Ersin Eroğlu: SADAT her ne kadar bir savunma danışmanlık şirketi olsa da şeffaf bir yapıya sahip değil. SADAT hakkında büyük bir gizem, cevaplanması gereken sorular var. Bu soruların cevap bulamaması hem bilgi kirliliğine neden oluyor hem de SADAT’ın gizemini daha da büyütüyor. Dolayısıyla karşımızda bir “gölge” var… Biz bu kitapla o gölgenin üzerine gittik. Ayrıca Adnan Tanrıverdi’nin ASRİKA adlı bir projesi var. Bu proje kapsamında bir Konfederal İslami Devletler Birliği ve o birliğe de bir çatı ordu öneriyor. Biz de buradan yola çıkarak kitabın adının “Gölge Ordu” olması gerektiğine karar verdik.

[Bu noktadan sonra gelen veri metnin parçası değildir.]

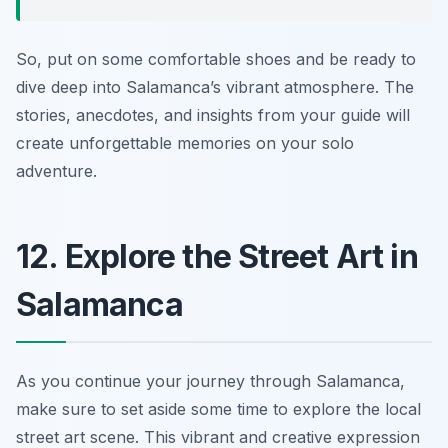
So, put on some comfortable shoes and be ready to
dive deep into Salamanca’s vibrant atmosphere. The
stories, anecdotes, and insights from your guide will
create unforgettable memories on your solo
adventure.
12. Explore the Street Art in
Salamanca
As you continue your journey through Salamanca,
make sure to set aside some time to explore the local
street art scene. This vibrant and creative expression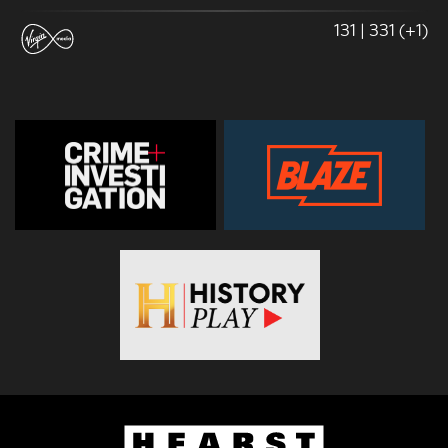
131 | 331 (+1)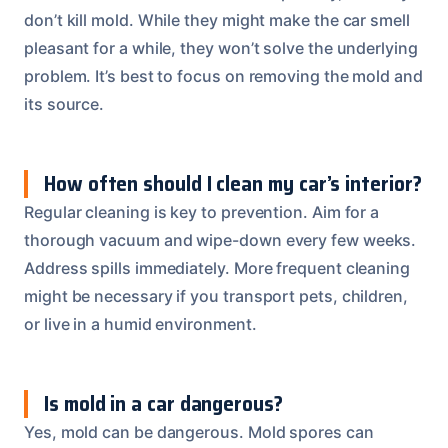
don’t kill mold. While they might make the car smell
pleasant for a while, they won’t solve the underlying
problem. It’s best to focus on removing the mold and
its source.
How often should I clean my car’s interior?
Regular cleaning is key to prevention. Aim for a
thorough vacuum and wipe-down every few weeks.
Address spills immediately. More frequent cleaning
might be necessary if you transport pets, children,
or live in a humid environment.
Is mold in a car dangerous?
Yes, mold can be dangerous. Mold spores can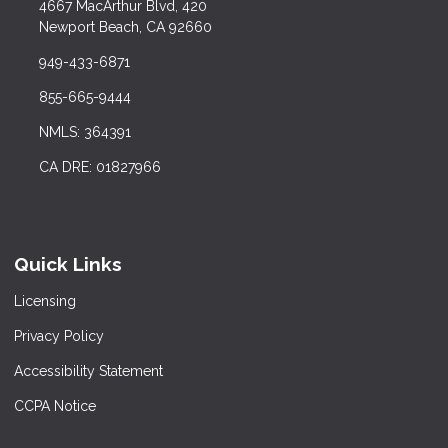
4667 MacArthur Blvd, 420
Newport Beach, CA 92660
949-433-6871
855-665-9444
NMLS: 364391
CA DRE: 01827966
Quick Links
Licensing
Privacy Policy
Accessibility Statement
CCPA Notice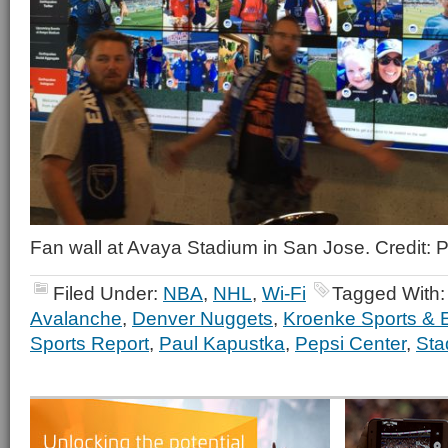
Fan wall at Avaya Stadium in San Jose. Credit:
Filed Under:
NBA
,
NHL
,
Wi-Fi
Tagged With
Avalanche
,
Denver Nuggets
,
Kroenke Sports & 
Sports Report
,
Paul Kapustka
,
Pepsi Center
,
Sta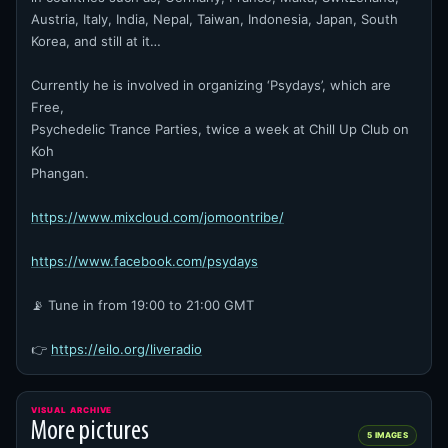
Austria, Italy, India, Nepal, Taiwan, Indonesia, Japan, South
Korea, and still at it…
Currently he is involved in organizing ‘Psydays’, which are
Free,
Psychedelic Trance Parties, twice a week at Chill Up Club on
Koh
Phangan.
https://www.mixcloud.com/jomoontribe/
https://www.facebook.com/psydays
📡 Tune in from 19:00 to 21:00 GMT
👉
https://eilo.org/liveradio
VISUAL ARCHIVE
More pictures
5 IMAGES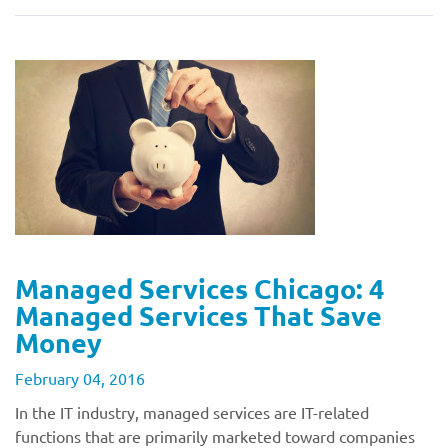
Managed Services Chicago: 4
Managed Services That Save
Money
February 04, 2016
In the IT industry, managed services are IT-related
functions that are primarily marketed toward companies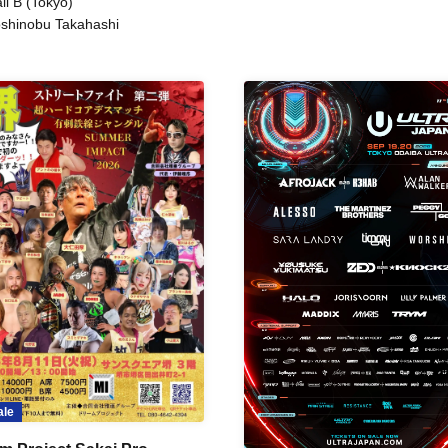
ll B (Tokyo)
shinobu Takahashi
ale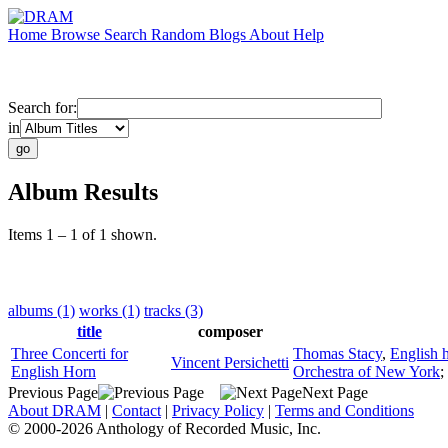
Home
Browse
Search
Random
Blogs
About
Help
Search for:
in
Album Results
Items 1 – 1 of 1 shown.
albums (1)
works (1)
tracks (3)
title
composer
Three Concerti for
Thomas Stacy
,
English 
Vincent Persichetti
English Horn
Orchestra of New York
;
Previous Page
Next Page
About DRAM
|
Contact
|
Privacy Policy
|
Terms and Conditions
© 2000-2026 Anthology of Recorded Music, Inc.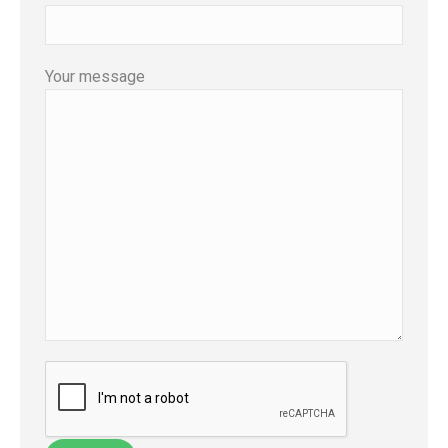
Your message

Kitap, Adnan Tanrıverdi’nin Cumhurbaşkanı Erdoğan ile uzun yıllara dayanan dostluğuyla başlıyor. Burada kamuoyunun bilmediği detaylar karşımıza çıkıyor. Biraz açar mısınız?
C.T: Adnan Tanrıverdi ve Cumhurbaşkanı Erdoğan’ın tanışıklığı Tanrıverdi’nin tugay komutanı, Erdoğan’ın ise İstanbul Büyükşehir Belediyesi başkan adayı olduğu döneme dayanıyor. Erdoğan, rakipleri sahada seçim çalışması yaparken dönemin Samandıra Belediye Başkanı Mehmet Sekmen aracılığıyla tugaya giderek Tanrıverdi’yle tanışıyor. Sonrasında, Pınarhisar Cezaevi’ne girdiğinde Tanrıverdi kendisini ziyaret ediyor ve Erdoğan orada, kuracağı yeni partiye Tanrıverdi’yi davet ediyor. Bu dostluk uzun yıllar devam ediyor. 15 Temmuz sonrası ise Erdoğan, Tanrıvedi’yi Cumhurbaşkanı başdanışmanı olarak atıyor. Tanrıverdi’nin “Mehdi’nin geleceği gün için hazırlık yapıyoruz” açıklamasına kadar başdanışmanlık devam ediyor.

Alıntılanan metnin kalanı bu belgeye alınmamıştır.